**EXERCISE DIRECTIONS**
Please give the entries again in full and exactly, without any picture.

Stored entries:
▬▬▬▬▬▬

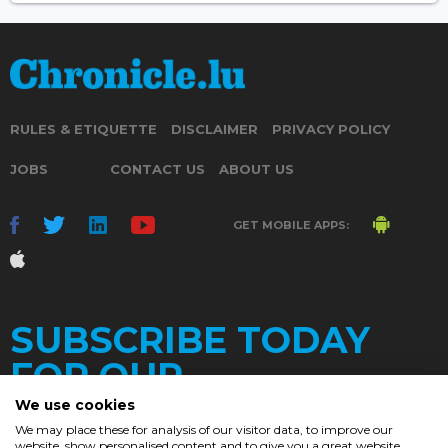
RULES & ETIQUETTE
DISCLAIMER
PRIVACY POLICY
JOBS
CONTACT US
ABOUT US
GET MOBILE APPS:
SUBSCRIBE TODAY
FOR OUR
We use cookies
We may place these for analysis of our visitor data, to improve our
website, show personalised content and to give you a great website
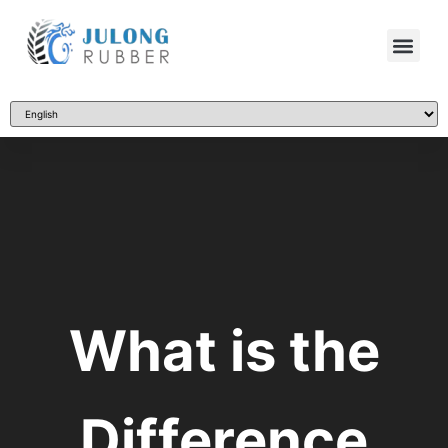
What is the
Difference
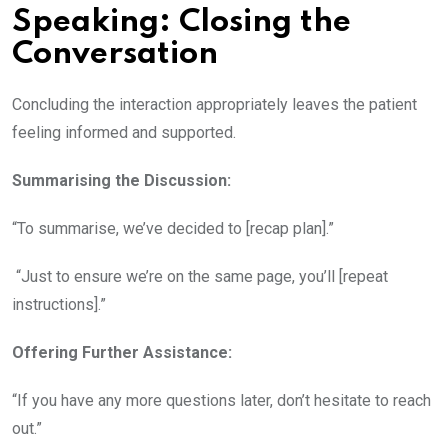
Speaking
:
Closing the
Conversation
Concluding the interaction appropriately leaves the patient
feeling informed and supported.
Summarising the Discussion:
“To summarise, we’ve decided to [recap plan].”
“Just to ensure we’re on the same page, you’ll [repeat
instructions].”
Offering Further Assistance:
“If you have any more questions later, don’t hesitate to reach
out.”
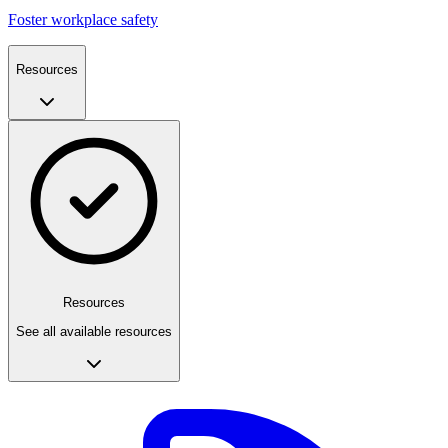
Foster workplace safety
Resources
Resources
See all available resources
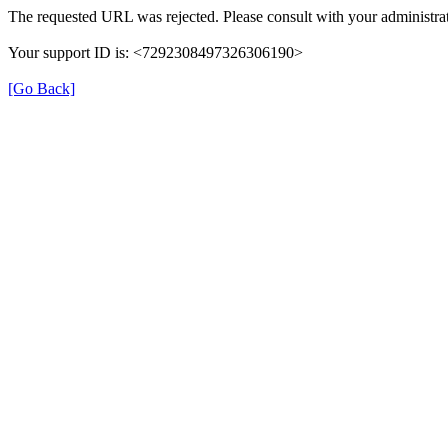
The requested URL was rejected. Please consult with your administrat
Your support ID is: <7292308497326306190>
[Go Back]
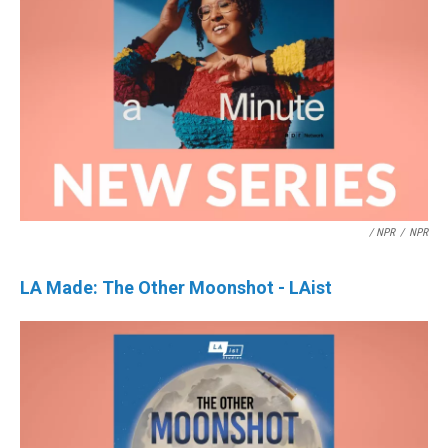
/ NPR
/
NPR
LA Made: The Other Moonshot - LAist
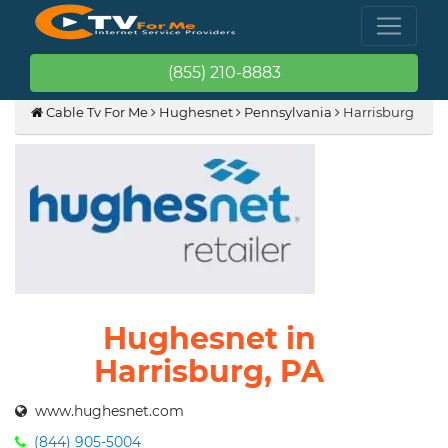
(855) 210-8883
Cable Tv For Me
Hughesnet
Pennsylvania
Harrisburg
Hughesnet in
Harrisburg, PA
www.hughesnet.com
(844) 905-5004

▬▬▬▬▬▬

**RESULT**
RULES & ETIQUETTE
DISCLAIMER
PRIVACY POLICY
JOBS
CONTACT US
ABOUT US
GET MOBILE APPS:
SUBSCRIBE TODAY
FOR OUR
We use cookies
We may place these for analysis of our visitor data, to improve our
website, show personalised content and to give you a great website
What is the
Difference
Speaking
:
Closing the
Conversation
Concluding the interaction appropriately leaves the patient
feeling informed and supported.
Summarising the Discussion:
“To summarise, we’ve decided to [recap plan].”
“Just to ensure we’re on the same page, you’ll [repeat
instructions].”
Offering Further Assistance:
“If you have any more questions later, don’t hesitate to reach
out.”
Foster workplace safety
Resources
Resources
See all available resources
The requested URL was rejected. Please consult with your administrat
Your support ID is: <7292308497326306190>
[Go Back]
/ NPR
/
NPR
LA Made: The Other Moonshot - LAist
(855) 210-8883
Cable Tv For Me
Hughesnet
Pennsylvania
Harrisburg
Hughesnet in
Harrisburg, PA
www.hughesnet.com
(844) 905-5004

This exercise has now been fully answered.